A series of leadership changes followed. In summer of 2023, the group was "reorganized" and all the teams that were building software within the security org were reassigned to different roles in the company. All active project work was cancelled, and my manager was let go.

Cloudflare insists that the company does not do layoffs and has never fired engineers for non-performance related reasons. This is false. This was basically a layoff event for my team. The entire management structure was let go, except for the individual contributors. ICs were kept on staff but expected to continue supporting their previous team's initiatives. The transition plan was not well executed, if it was considered at all. The ICs on the security team were transferred to other teams, but for a month we had no idea what team we would end up on, and no manager to report to.

When the dust of the "reorg" settled, I found myself juggling projects for two different, unrelated teams. One was my new assignment, the other was my previous team, which now lacked a full-time manager. This was a very significant increase in responsibilities. Because of the contracting job market, I didn't feel I had any choice but to accept this situation, and personal circumstances made it an unusually bad time for me to lose income. I also had some hope that I would get to move on to my new team assignment, because I liked working at Cloudflare, and I didn't want to leave.

I was and remained in good standing with the company, but I was given an impossible assignment. After six months I was still working on-call for two different teams, on-boarding to a new project, and also being assigned last-minute work on my old project, which was now cut down to only two engineers, including myself. A series of stressful events led to me working even more hours, with no hope of the situation improving.

I was not sleeping, and I felt my health declining. My life outside work was seriously affected. I tried to keep a professional demeanor and positive attitude and to complete the assignments I was given. I often found myself thinking, "what is the plan here?" Management reassured me that change was coming, but after six months, and after talking it over with family and friends, I decided that this was an unsustainable situation, and it was not likely to change anytime soon. I resigned in January 2024.

I was with the company for almost three years. The promises when I first joined were never fulfilled. There was no locally based team for me to work with. My project was dead and all the work that had been done for it would be deleted. The office remained 95% empty most days. Instead of taking on a role in a growing engineering team, my job became a solitary 24/7 on-call support role. I was also not allowed to move to a new project so a transfer was out of the question. I was working to onboard to my new team assignment, but I was still being pulled off to do hours of unplanned work for my previous team, yet I was still going to be evaluated based on my contributions to my new assignment, which I couldn't even focus on. It was all very confusing, frustrating, and made me question my entire career path.

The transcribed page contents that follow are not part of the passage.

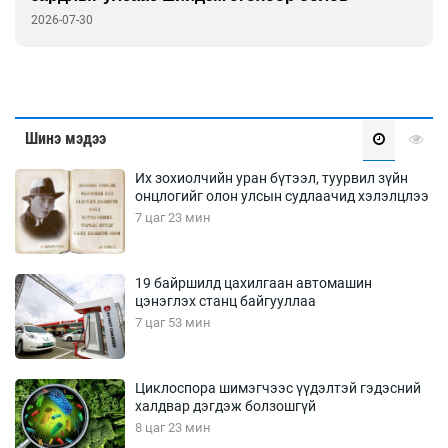
2026-07-30
Шинэ мэдээ
Их зохиолчийн уран бүтээл, туурвил зүйн
онцлогийг олон улсын судлаачид хэлэлцлээ
7 цаг 23 мин
19 байршилд цахилгаан автомашин
цэнэглэх станц байгууллаа
7 цаг 53 мин
Циклоспора шимэгчээс үүдэлтэй гэдэсний
халдвар дэгдэж болзошгүй
8 цаг 23 мин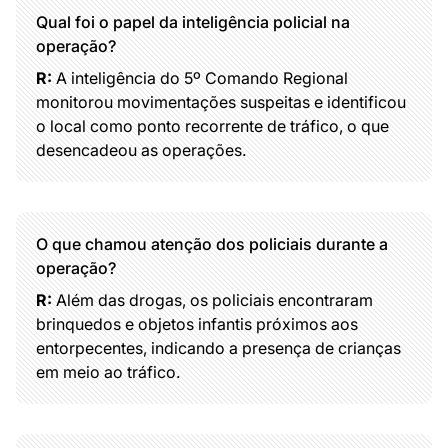
Qual foi o papel da inteligência policial na
operação?
R:
A inteligência do 5º Comando Regional
monitorou movimentações suspeitas e identificou
o local como ponto recorrente de tráfico, o que
desencadeou as operações.
O que chamou atenção dos policiais durante a
operação?
R:
Além das drogas, os policiais encontraram
brinquedos e objetos infantis próximos aos
entorpecentes, indicando a presença de crianças
em meio ao tráfico.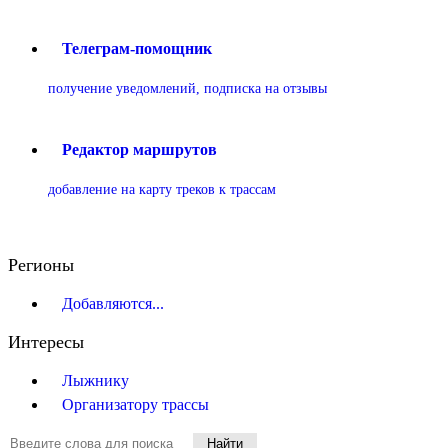
Телеграм-помощник
получение уведомлений, подписка на отзывы
Редактор маршрутов
добавление на карту треков к трассам
Регионы
Добавляются...
Интересы
Лыжнику
Организатору трассы
Найти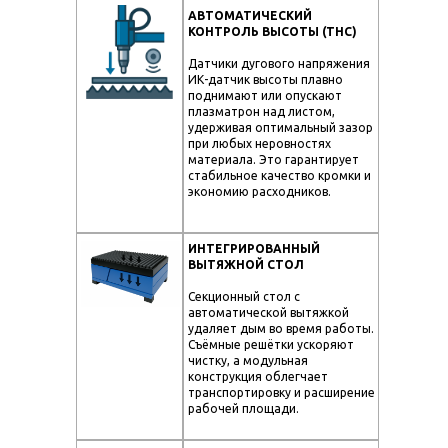
АВТОМАТИЧЕСКИЙ
КОНТРОЛЬ ВЫСОТЫ (THC)
Датчики дугового напряжения
ИК-датчик высоты плавно
поднимают или опускают
плазматрон над листом,
удерживая оптимальный зазор
при любых неровностях
материала. Это гарантирует
стабильное качество кромки и
экономию расходников.
ИНТЕГРИРОВАННЫЙ
ВЫТЯЖНОЙ СТОЛ
Секционный стол с
автоматической вытяжкой
удаляет дым во время работы.
Съёмные решётки ускоряют
чистку, а модульная
конструкция облегчает
транспортировку и расширение
рабочей площади.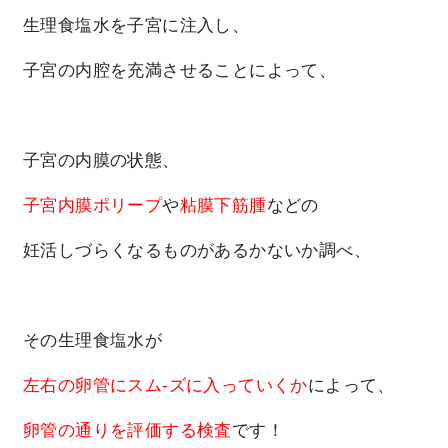
生理食塩水を子宮に注入し、
子宮の内腔を充満させることによって、
子宮の内膜の状態、
子宮内膜ポリープ
や
粘膜下筋腫
などの
妊活しづらくなるものがあるかないか調べ、
その生理食塩水が
左右の卵管にスム-ズに入っていくか
によって、
卵管の通りを評価する検査
です！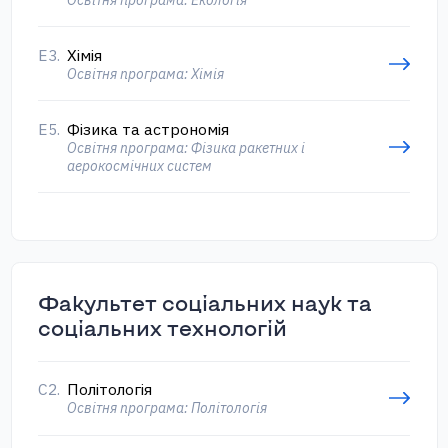
E3.
Хімія
Освітня програма: Хімія
Е5.
Фізика та астрономія
Освітня програма: Фізика ракетних і
аерокосмічних систем
Факультет соціальних наук та
соціальних технологій
С2.
Політологія
Освітня програма: Політологія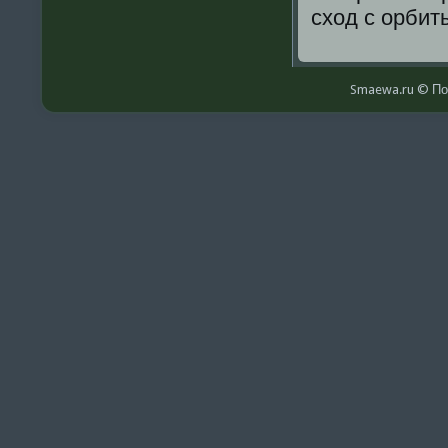
сход с орбит
Smaewa.ru © По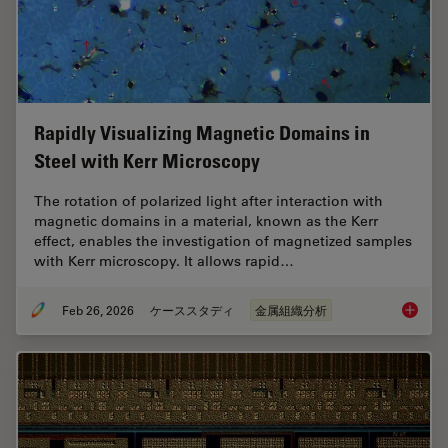
Rapidly Visualizing Magnetic Domains in
Steel with Kerr Microscopy
The rotation of polarized light after interaction with
magnetic domains in a material, known as the Kerr
effect, enables the investigation of magnetized samples
with Kerr microscopy. It allows rapid…
Feb 26, 2026
ケーススタディ
金属組織分析
Rapidly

It was time to let go, and seek another path.

I am grateful for the experience. I'm professionally better off for my time at the company and I still think Cloudflare is an incredible company. The decisions by a few executives does not make me think less of the products and services the company offers. This very website is hosted on Cloudflare. I use Cloudflare every day to secure my own home network, run my personal website, and manage my domains. I plan to use Cloudflare for many future projects that I build. I have huge respect for my former colleagues. I am still interested in security, and I hope that I can find my way back to working on security projects in the future.